Former Cork soccer stadium to be knocked?

A former League of Ireland football ground is in line to become an office and commercial development, if a recent application to Cork County Council succeeds.

Former Cork soccer stadium to be knocked?

In plans lodged earlier this month, Cork-registered property company Soltaz Ltd has sought permission to demolish stadium structures at the former FAI grounds at Curraheen. Before its use by the FAI, the Bishopstown site was the home to Cork City FC in the 1990s.

The application proposes an office building of four to five storeys, to be constructed in two phases, and a single-storey café/restaurant. The site is next to the Curraheen Park greyhound stadium on the western outskirts of the city, just off the Ballincollig bypass.

In 2004, McCarthy Developments (Cork) Ltd was turned down by An Bord Pleanála for a student accommodation scheme of 150 residential units, following appeals against county council approval.

In late 2008 the same firm applied for a larger development to include 140 student/staff apartments, shops, bank, restaurant and science and technology space in seven buildings, but again, initial local authority permission was overturned five years ago following a third-party appeal.

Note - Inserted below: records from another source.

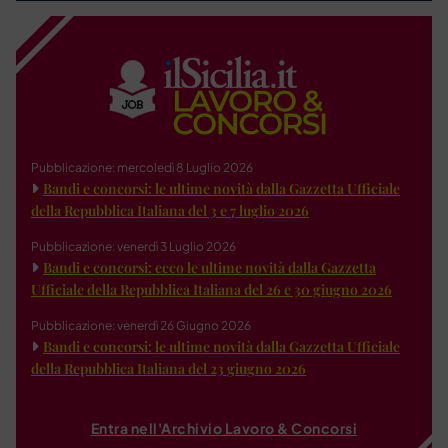
Pubblicazione: mercoledì 8 Luglio 2026
Bandi e concorsi: le ultime novità dalla Gazzetta Ufficiale
della Repubblica Italiana del 3 e 7 luglio 2026
Pubblicazione: venerdì 3 Luglio 2026
Bandi e concorsi: ecco le ultime novità dalla Gazzetta
Ufficiale della Repubblica Italiana del 26 e 30 giugno 2026
Pubblicazione: venerdì 26 Giugno 2026
Bandi e concorsi: le ultime novità dalla Gazzetta Ufficiale
della Repubblica Italiana del 23 giugno 2026
Entra nell'Archivio Lavoro & Concorsi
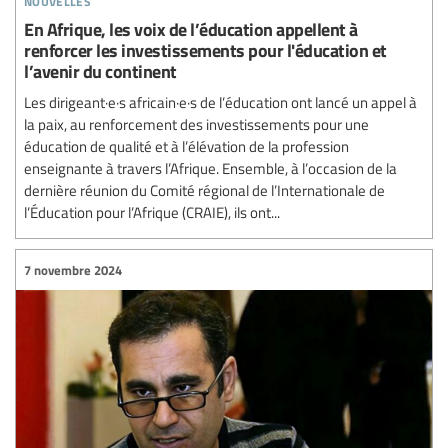
En Afrique, les voix de l’éducation appellent à
renforcer les investissements pour l'éducation et
l’avenir du continent
Les dirigeant·e·s africain·e·s de l’éducation ont lancé un appel à
la paix, au renforcement des investissements pour une
éducation de qualité et à l’élévation de la profession
enseignante à travers l’Afrique. Ensemble, à l’occasion de la
dernière réunion du Comité régional de l’Internationale de
l’Éducation pour l’Afrique (CRAIE), ils ont...
7 novembre 2024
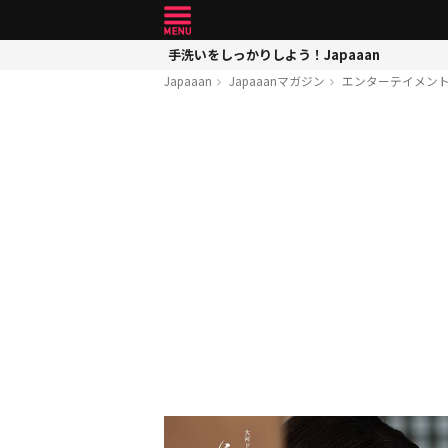
手洗いをしっかりしよう！Japaaan
Japaaan
Japaaanマガジン
エンターテイメン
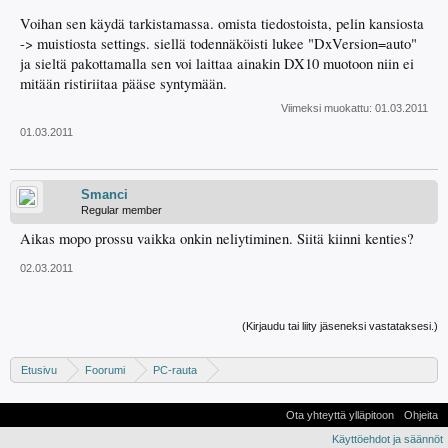
Voihan sen käydä tarkistamassa. omista tiedostoista, pelin kansiosta
-> muistiosta settings. siellä todennäköisti lukee "DxVersion=auto"
ja sieltä pakottamalla sen voi laittaa ainakin DX10 muotoon niin ei
mitään ristiriitaa pääse syntymään.
Viimeksi muokattu:
01.03.2011
01.03.2011
Smanci
Regular member
Aikas mopo prossu vaikka onkin neliytiminen. Siitä kiinni kenties?
02.03.2011
(Kirjaudu tai liity jäseneksi vastataksesi.)
Etusivu
Foorumi
PC-rauta
Näytönohjaimet - Apua, kokemuksia ja vinkkejä
Ota yhteyttä ylläpitoon
Ohjeita
Käyttöehdot ja säännöt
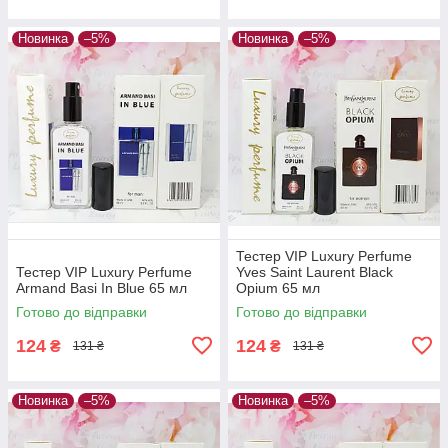
Новинка
–5%
Новинка
–5%
Тестер VIP Luxury Perfume
Тестер VIP Luxury Perfume
Yves Saint Laurent Black
Armand Basi In Blue 65 мл
Opium 65 мл
Готово до відправки
Готово до відправки
124
124
₴
₴
131 ₴
131 ₴
Новинка
–5%
Новинка
–5%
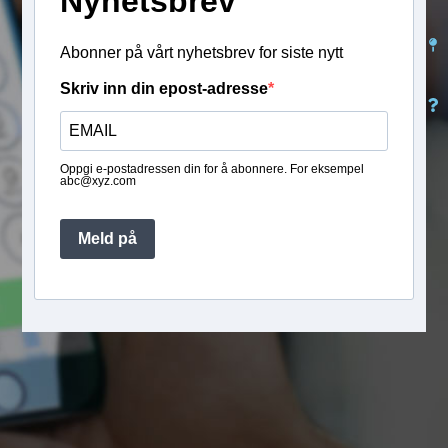
Nyhetsbrev
Abonner på vårt nyhetsbrev for siste nytt
Skriv inn din epost-adresse
Oppgi e-postadressen din for å abonnere. For eksempel
abc@xyz.com
Meld på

* Cork City Council has permitted the change of a city centre retail scheme to mainly office use.

In a reverse of its own decision on a similar application last year, the council gave the go-ahead for the changes to permission for Stapleton House on Oliver Plunkett St.

In April, Padlake Ltd applied to change the permitted use of the first, second and third floors, from retail to office.

Further details included changing the facades and internal layouts of the building, which is on the corner with Smith St, which leads to South Mall. The company also sought permission to retain and finish the construction and use of a fourth-floor office.

The local authority requested further information from the applicant, which was submitted in July, and the council has now granted permission for the changes.

* Cork County Council has refused to extend permission for another ferry-landing station in Cork Harbour. Aidan Coffey and Jeremiah Murphy Partnership, trading as Harbour CAT Ferries, sought approval 18 months ago to build a passenger-ferry landing station next to the RNLI station at Knocknagore.

The plan was to extend permission, already granted on foot of plans first lodged in 2008, to build a pontoon with shelter and access gangway, digital advertising/ information board, bicycle stall, and to relocate a trawler-repair slab.

Earlier this month, Cork County Council had turned down the same applicants’ plans to extend permission for two further ferry stations in Passage West and Monkstown and also in Cork Harbour. Both had also been the subject of successful applications submitted originally to planners in 2008.

* Cork County Council has been asked to allow the completion of works on a housing scheme at Ballincollig.

Chaffinch Developments has made the application in relation to the works at Fionn Laoi, Poulavone, Carrigrohane, where applications were first lodged a decade ago.

In the plans submitted earlier this month, the firm has sought permission to construct 26 houses and all associated works. The applicants request permission for completion of two houses at Riversedge, as permitted under 2004 and 2007 applications.

In addition, approval is sought for the retention and completion of eight houses — four each in Heron’s Way and Kingfisher Close — in a changed design from the permitted duplexes to two-storey terraced houses.

* Full permission has been granted for a drive-through restaurant on a portion of the Musgrave Park rugby grounds on Cork’s Southside. The conditions set by Cork City Council relating to traffic access, parking spaces and opening hours of the planned McDonald’s facility had been the subject of an appeal by the company, following last month’s grant of approval for the project. However, the council has now issued a final grant of permission, after notification that the appeal to An Bord Pleanála had been withdrawn.

McDonald’s Restaurants of Ireland submitted the application last November, for the one-acre site, which borders Kinsale Road and Tramore Road. But local planners only gave approval after the company addressed issues relating to traffic and parking, which were dealt with in a dozen submissions by third parties.